What you need to do
From the line containing "mềm của Centos" down to the line containing "Bước 2: Cài đặt MySQL." in the records below, reproduce every line exactly, ends included, and omit all others.

━━ Data ━━

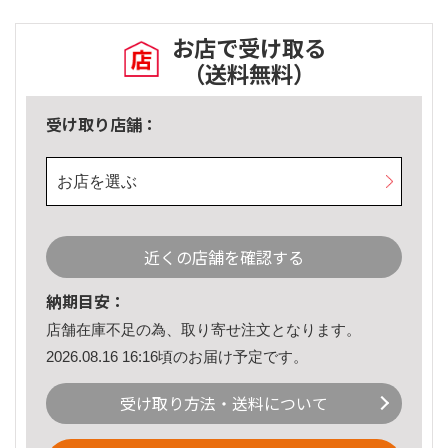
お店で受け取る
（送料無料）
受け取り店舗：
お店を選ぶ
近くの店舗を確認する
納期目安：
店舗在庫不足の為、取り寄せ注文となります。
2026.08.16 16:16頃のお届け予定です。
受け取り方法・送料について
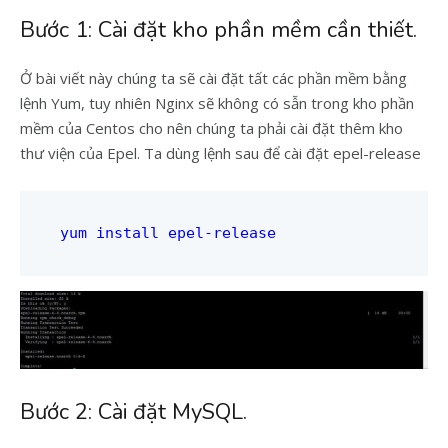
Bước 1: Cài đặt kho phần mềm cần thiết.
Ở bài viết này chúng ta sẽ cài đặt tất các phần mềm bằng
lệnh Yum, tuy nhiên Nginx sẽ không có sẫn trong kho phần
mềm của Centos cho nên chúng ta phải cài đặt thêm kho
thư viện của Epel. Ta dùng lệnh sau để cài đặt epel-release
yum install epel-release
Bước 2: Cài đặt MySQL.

━━━
━━ Data ━━

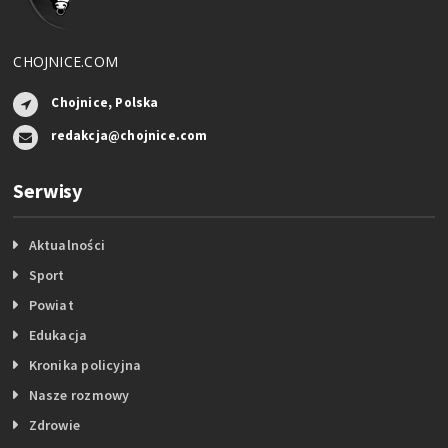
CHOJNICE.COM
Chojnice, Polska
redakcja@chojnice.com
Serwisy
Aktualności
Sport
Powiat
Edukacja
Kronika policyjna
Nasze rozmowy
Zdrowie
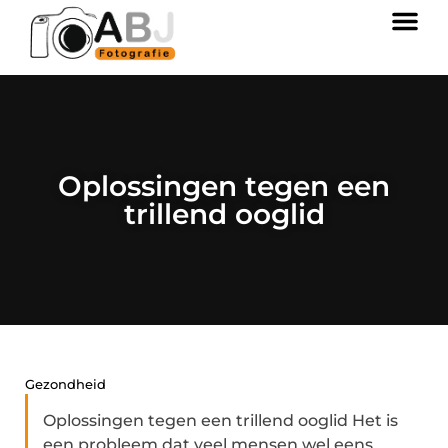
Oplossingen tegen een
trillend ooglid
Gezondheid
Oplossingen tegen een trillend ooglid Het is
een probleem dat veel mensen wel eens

━━━

Output for this exercise
mềm của Centos cho nên chúng ta phải cài đặt thêm kho
thư viện của Epel. Ta dùng lệnh sau để cài đặt epel-release
yum install epel-release
Bước 2: Cài đặt MySQL.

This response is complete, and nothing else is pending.